See you 22 February 19:30
The project shows the only Maoist village in China: Nanjiecun (The South Street Village). In the South Street Village, the people depicted are mere background actors in a giant epic story. The village continues to be run on Maoist egalitarian lines. A place where the community members are the producers of their own happiness, where people receive free housing, electricity and receive free healthcare. The Nanjiecun village promotes itself as a brand for real communist ideology in the land of Mao Zedong.
I believe we always live, or try to live, in the best possible way—but it never satisfies us, it is never good enough. We live in a constantly changing and diverse utopia, in which everybody has his or her own individual idea of how to make life perfect.

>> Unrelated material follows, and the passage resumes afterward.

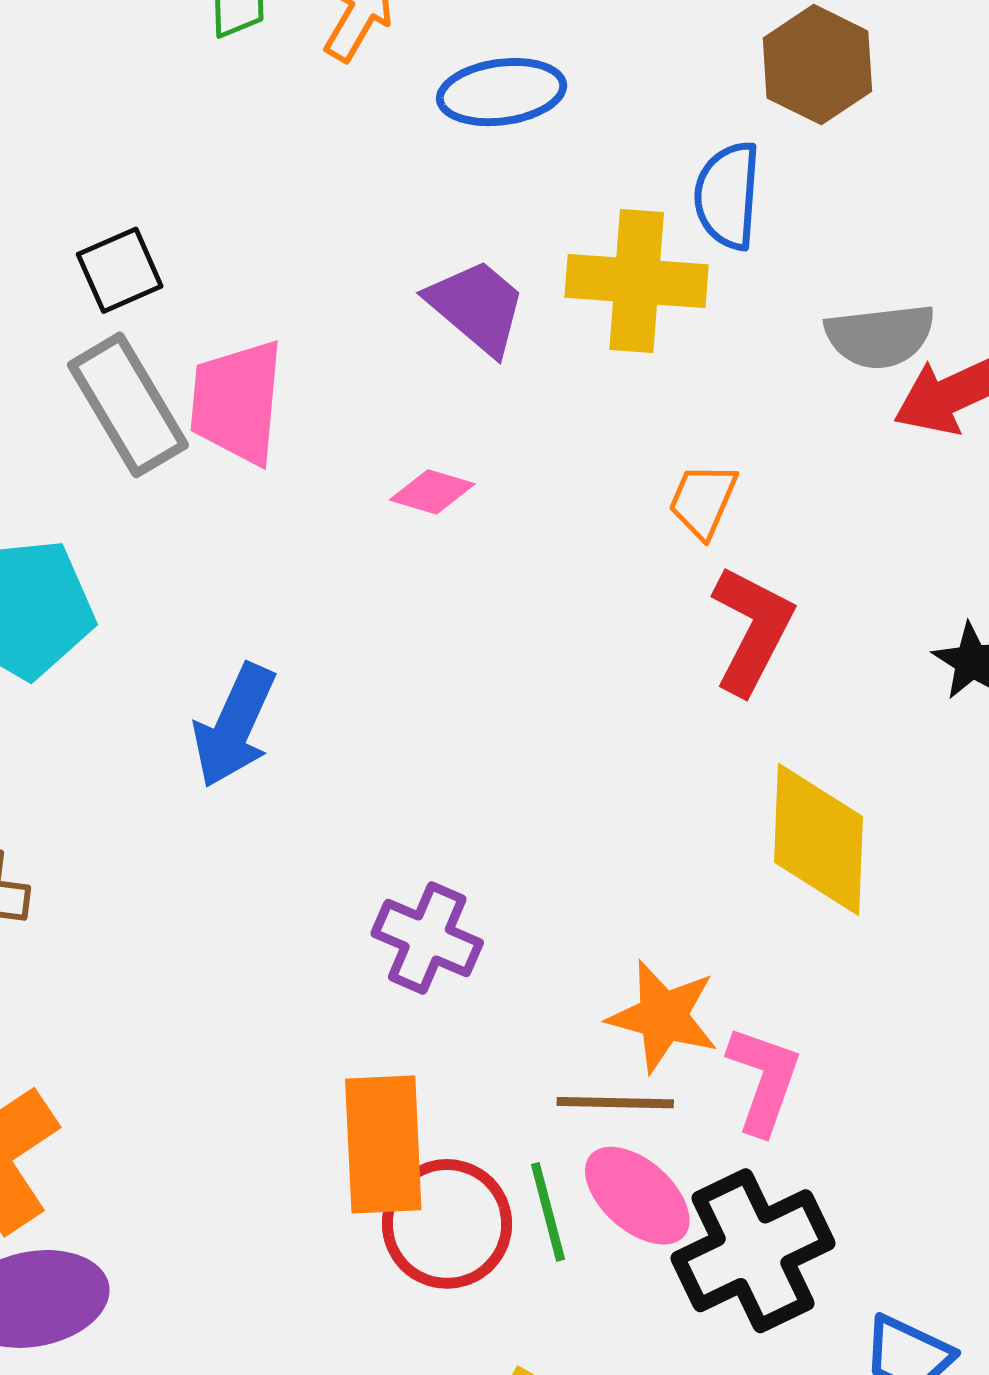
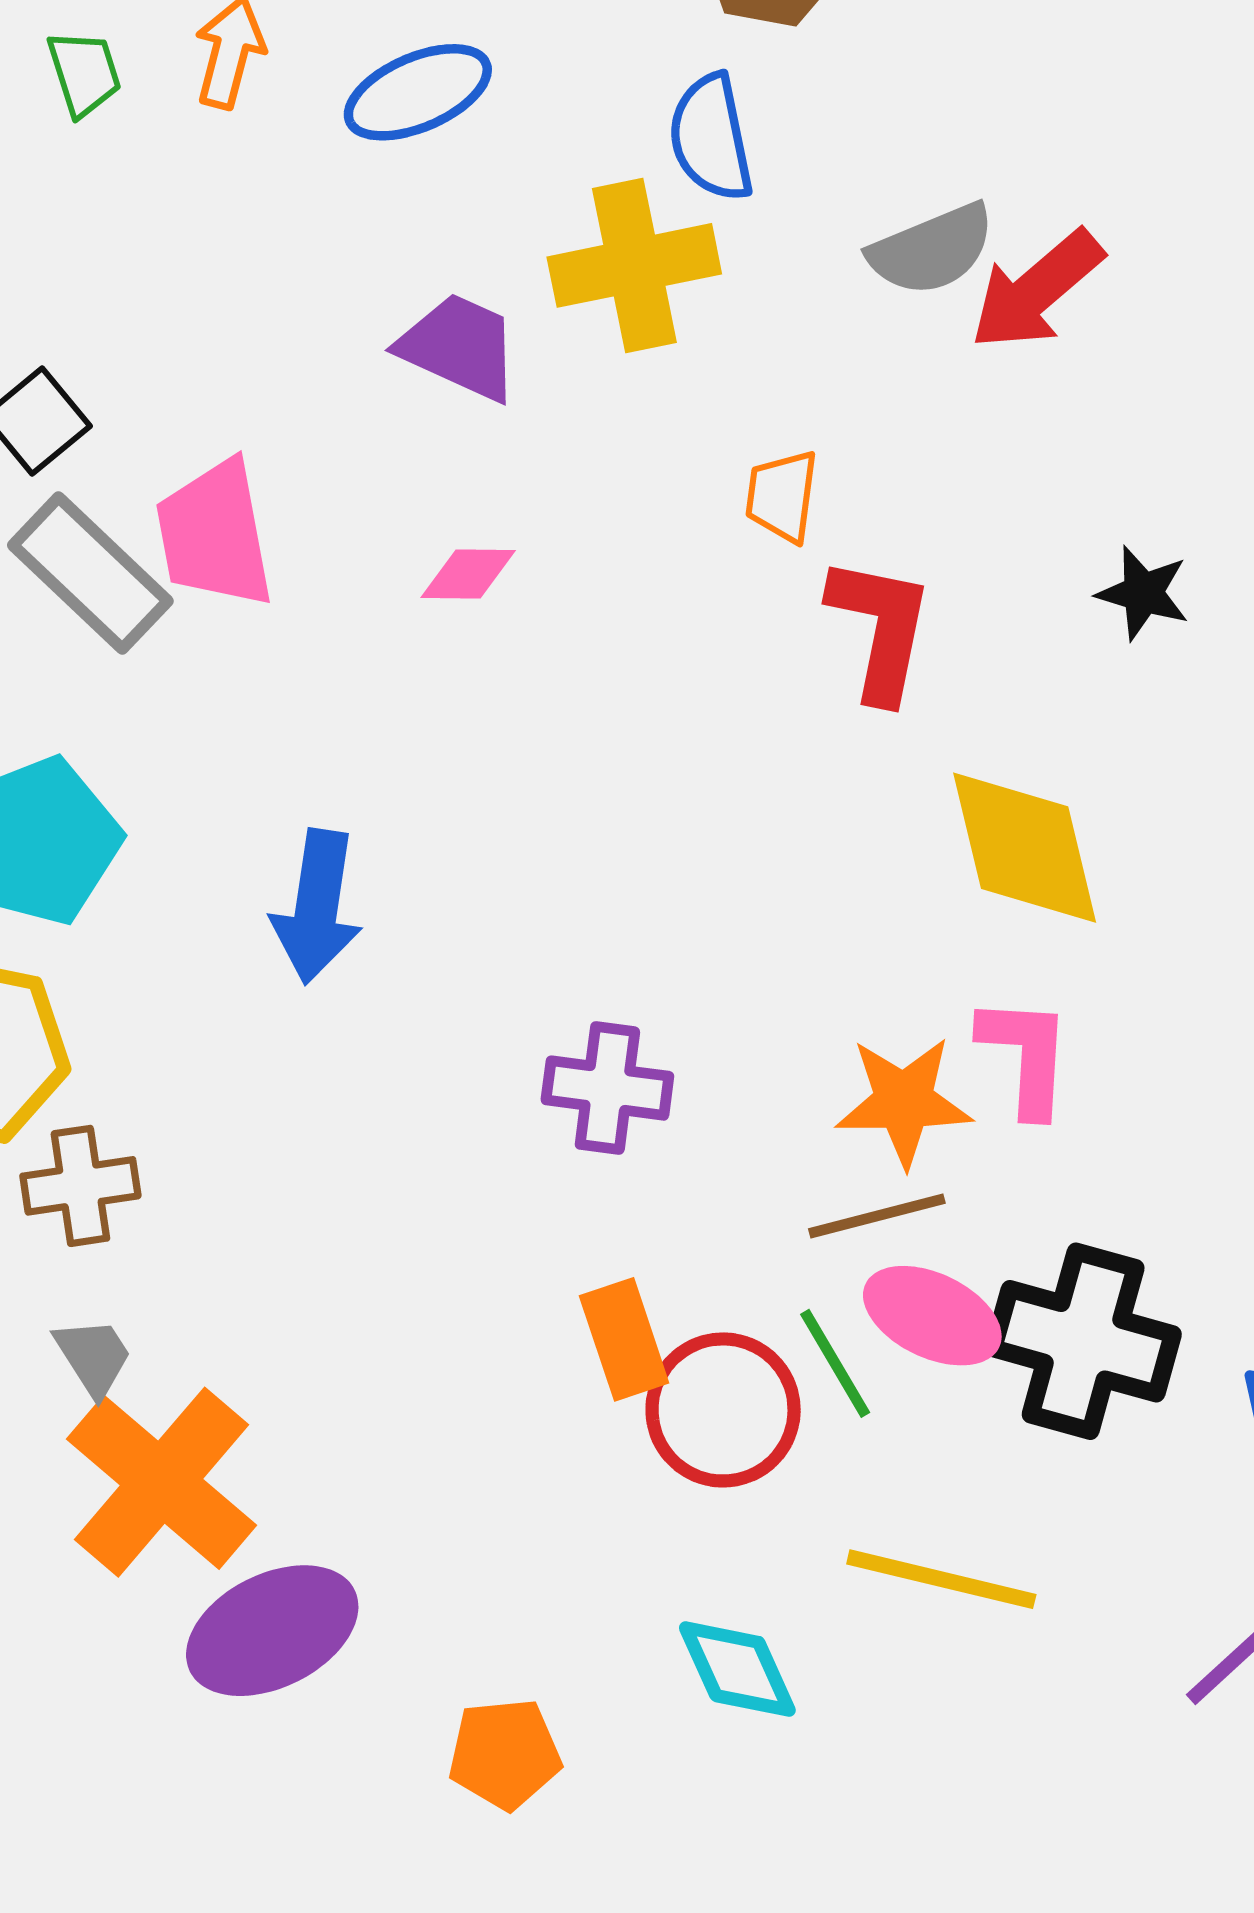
pink L-shape: (764, 1080) -> (1026, 1056), moved
orange rectangle: (383, 1144) -> (624, 1339), size x0.7
black cross: (753, 1251) -> (1083, 1341), turned -33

I’m interested in the sublimation of these ideas into reality. Therefore, I created a story with objects, places and people who are figurines, representatives of this story. Each of them becomes part of my utopian scheme.
In my images, I can make utopias come true. In “The South Street Village,” I seek one idea that counts for everybody—and where the individual does not really count. The South Street Village proclaims a harmonious, untroubled world. But underneath this perfection (after all, it is only an image) lies an uneasiness. The people in the South Street Village don’t seems to feel that comfortable in their perfect world.
In this series, the rules of documentary photography are distorted. I have photographed real places and real people and put them in utopian context. I decided who was where. Photographs are never objective objects. I like to play with this illusion. I manipulate reality, as photography always does, but in an even more conscious and deliberate way.
So why China then? Over a span of ten years, I traveled many times to China and became fascinated by this country. It is hard not to see this country as one big mass of people. Seeing the Chinese as an individual is not that obvious. I wanted to set Chinese individuals in an ideological context to examine the individual versus the collective.
As I discovered, this subject is universal, it goes beyond China. China is only a pretext. The images with people were not one-shots. Each photo is part of a whole process of finding, staging, dressing and post-production. In short, the images below look real, but they are just images.
The project was created in cooperation with the inhabitants of this village.